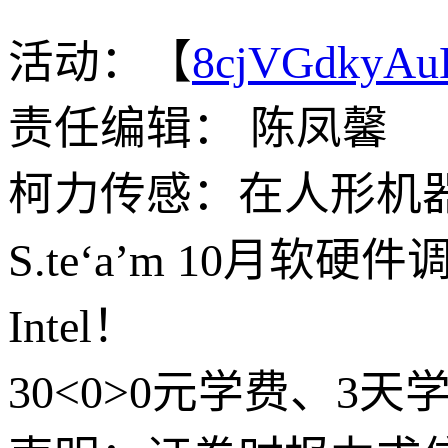
活动：【
8cjVGdkyA
责任编辑： 陈凤馨
柯力传感：在人形机
S.te‘a’m 10月软
Intel！
30<0>0元学费、3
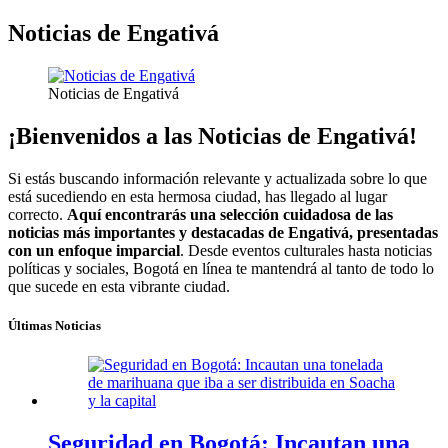
Noticias de Engativá
Noticias de Engativá
¡Bienvenidos a las Noticias de Engativá!
Si estás buscando información relevante y actualizada sobre lo que
está sucediendo en esta hermosa ciudad, has llegado al lugar
correcto.
Aquí encontrarás una selección cuidadosa de las
noticias más importantes y destacadas de Engativá, presentadas
con un enfoque imparcial
. Desde eventos culturales hasta noticias
políticas y sociales, Bogotá en línea te mantendrá al tanto de todo lo
que sucede en esta vibrante ciudad.
Últimas Noticias
Seguridad en Bogotá: Incautan una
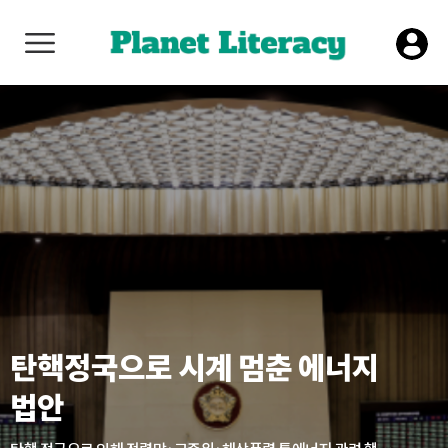
탄핵정국으로 시계 멈춘 에너지
법안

▬▬▬

Reproduce every line of the listing above in which the string "ciudad" appears.

Task response:
está sucediendo en esta hermosa ciudad, has llegado al lugar
que sucede en esta vibrante ciudad.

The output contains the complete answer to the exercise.